Mills argues that generative AI products like Grok and ChatGPT are “charging far less than they need to make a profit” and should raise subscription prices. Julien Garran of MacroStrategy Partnership has been even starker: he estimates a misallocation of capital equal to 65% of US GDP — four times the housing buildup before the 2008 crisis and 17 times the dot‑com bust — driven by huge AI investment despite scant evidence of sustainable returns.
Investors increasingly cautious
Big Tech earnings have produced cautious optimism but also fresh doubts. Palantir’s Q3 revenue rose 63% year‑over‑year, yet its stock fell up to 7% on the report. AMD and Meta reported strong AI-related results but still faced market skepticism about sustainability. This disconnect between soaring valuations and shaky fundamentals worries analysts who say AI is not yet penetrating high up the value chain to generate clear value.
Nvidia’s upcoming earnings are widely watched as a test of the AI boom’s longevity. In Q2, Nvidia’s data-center sales accounted for 88% of revenue, which reached a record $46.7 billion; the company guided Q3 toward $54 billion.
When will the bubble pop?
“With the exception of Nvidia, which is selling shovels in a gold rush, most generative AI companies are both wildly overvalued and wildly overhyped,” Gary Marcus, Emeritus Professor at NYU, told DW. “My guess is that it will all fall apart, possibly soon. The fundamentals, technical and economic, make no sense.”

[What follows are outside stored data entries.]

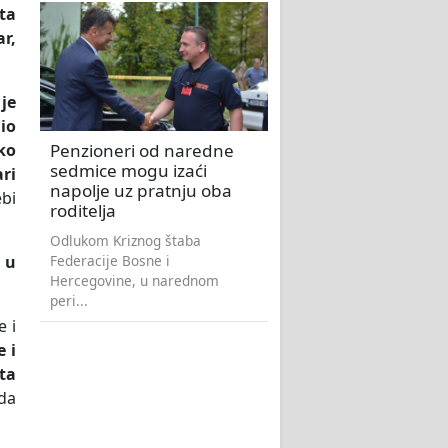
ta
r,
je
dio
Penzioneri od naredne
ko
sedmice mogu izaći
ri
napolje uz pratnju oba
bi
roditelja
Odlukom Kriznog štaba
Federacije Bosne i
 u
Hercegovine, u narednom
peri...
e i
e i
ta
eda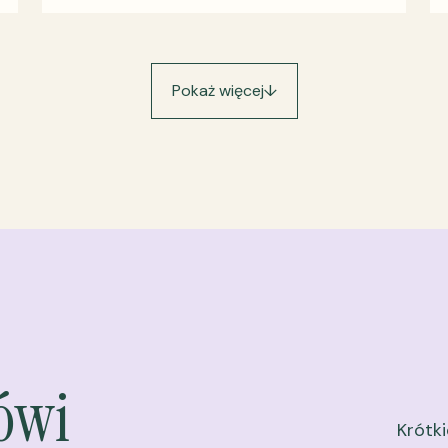
Pokaż więcej
↓
ówi
Krótk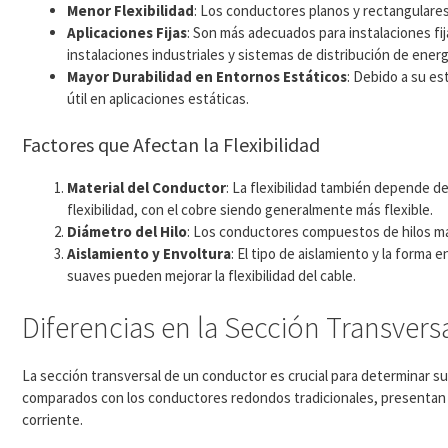
Menor Flexibilidad
: Los conductores planos y rectangulare
Aplicaciones Fijas
: Son más adecuados para instalaciones f
instalaciones industriales y sistemas de distribución de energ
Mayor Durabilidad en Entornos Estáticos
: Debido a su e
útil en aplicaciones estáticas.
Factores que Afectan la Flexibilidad
Material del Conductor
: La flexibilidad también depende de
flexibilidad, con el cobre siendo generalmente más flexible.
Diámetro del Hilo
: Los conductores compuestos de hilos más
Aislamiento y Envoltura
: El tipo de aislamiento y la forma
suaves pueden mejorar la flexibilidad del cable.
Diferencias en la Sección Transvers
La sección transversal de un conductor es crucial para determinar su
comparados con los conductores redondos tradicionales, presentan dife
corriente.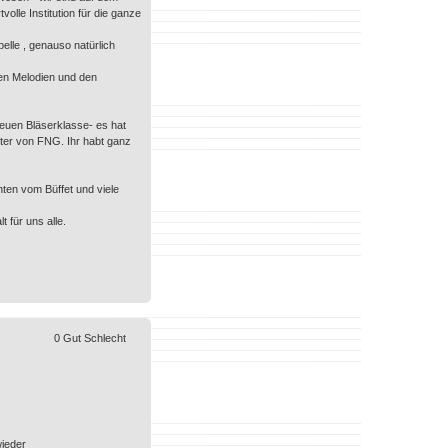
olle Institution für die ganze
pelle , genauso natürlich
ten Melodien und den
neuen Bläserklasse- es hat
iter von FNG. Ihr habt ganz
hten vom Büffet und viele
 für uns alle.
0
Gut
Schlecht
wieder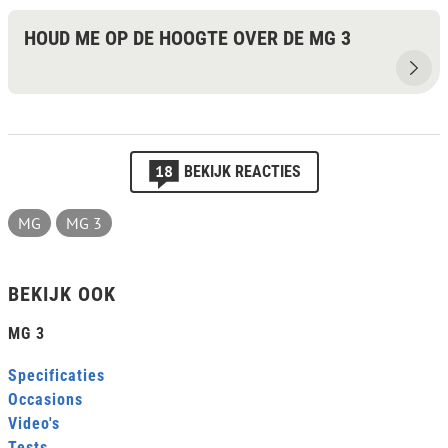
HOUD ME OP DE HOOGTE OVER DE MG 3
18
BEKIJK REACTIES
MG
MG 3
BEKIJK OOK
MG 3
Specificaties
Occasions
Video's
Tests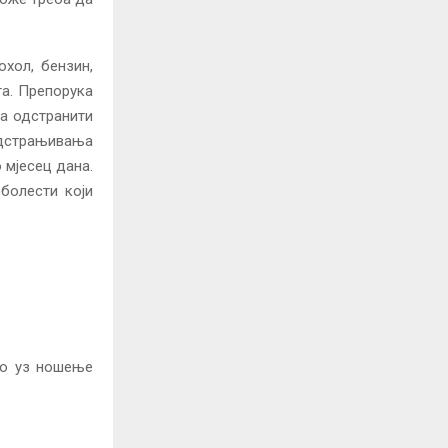
охол, бензин,
та. Препорука
ба одстранити
одстрањивања
 мјесец дана.
 болести који
мо уз ношење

Garran believes rapid progress in large language models is slowing not due to technical limits but because the economics no longer stack up: training costs are skyrocketing while incremental improvements have diminished.
A more moderate view comes from Sarah Hoffman, director of AI Thought Leadership at AlphaSense, who predicts a “market correction” rather than a cataclysmic burst. After extended hype, enterprise investment will likely become more discerning, shifting “from big promises to clear proof of impact,” she said. “More companies will begin formally tracking AI ROI to ensure projects deliver measurable returns.”